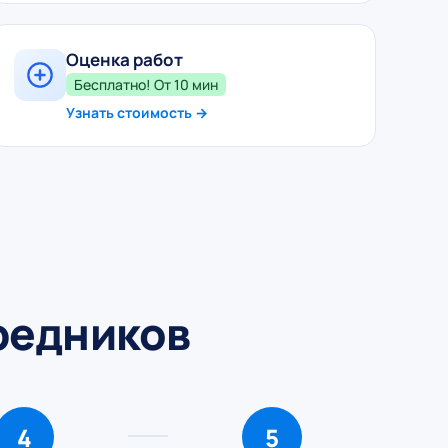
Оценка работ
Бесплатно! От 10 мин
Узнать стоимость →
средников
4
5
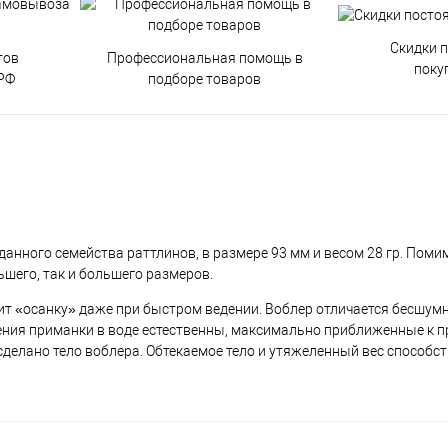
Скидки 
тов
Профессиональная помощь в
поку
РФ
подборе товаров
 данного семейства раттлинов, в размере 93 мм и весом 28 гр. Пом
ьшего, так и большего размеров.
ит «осанку» даже при быстром ведении. Воблер отличается бесшум
ижения приманки в воде естественны, максимально приближенные к 
сделано тело воблера. Обтекаемое тело и утяжеленный вес способс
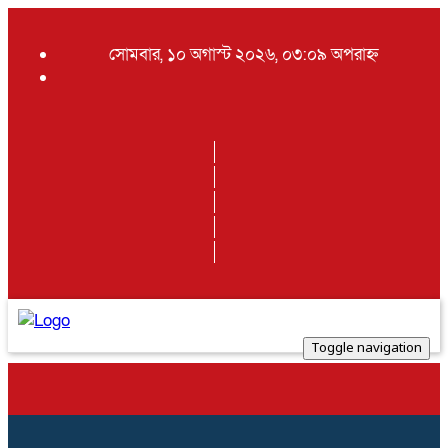
সোমবার, ১০ অগাস্ট ২০২৬, ০৩:০৯ অপরাহ্ন
Toggle navigation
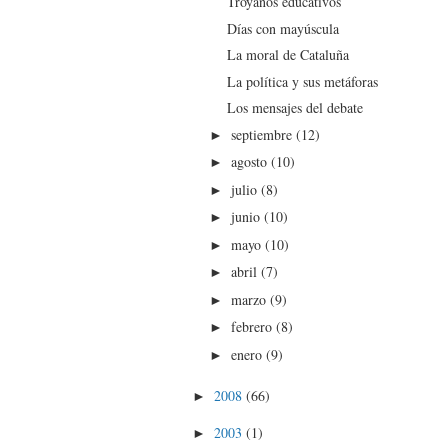
Troyanos educativos
Días con mayúscula
La moral de Cataluña
La política y sus metáforas
Los mensajes del debate
septiembre
(12)
►
agosto
(10)
►
julio
(8)
►
junio
(10)
►
mayo
(10)
►
abril
(7)
►
marzo
(9)
►
febrero
(8)
►
enero
(9)
►
2008
(66)
►
2003
(1)
►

__________________________________________________

• **What is needed**:
All of the entries need to be retyped word for word, pictures excluded.

• **Written answer**:
Оценка работ
Бесплатно! От 10 мин
Узнать стоимость →
средников
4
5
Скидки 
тов
Профессиональная помощь в
поку
РФ
подборе товаров
 данного семейства раттлинов, в размере 93 мм и весом 28 гр. Пом
ьшего, так и большего размеров.
ит «осанку» даже при быстром ведении. Воблер отличается бесшум
ижения приманки в воде естественны, максимально приближенные к 
сделано тело воблера. Обтекаемое тело и утяжеленный вес способс
সোমবার, ১০ অগাস্ট ২০২৬, ০৩:০৯ অপরাহ্ন
Toggle navigation
Troyanos educativos
Días con mayúscula
La moral de Cataluña
La política y sus metáforas
Los mensajes del debate
septiembre
(12)
►
agosto
(10)
►
julio
(8)
►
junio
(10)
►
mayo
(10)
►
abril
(7)
►
marzo
(9)
►
febrero
(8)
►
enero
(9)
►
2008
(66)
►
2003
(1)
►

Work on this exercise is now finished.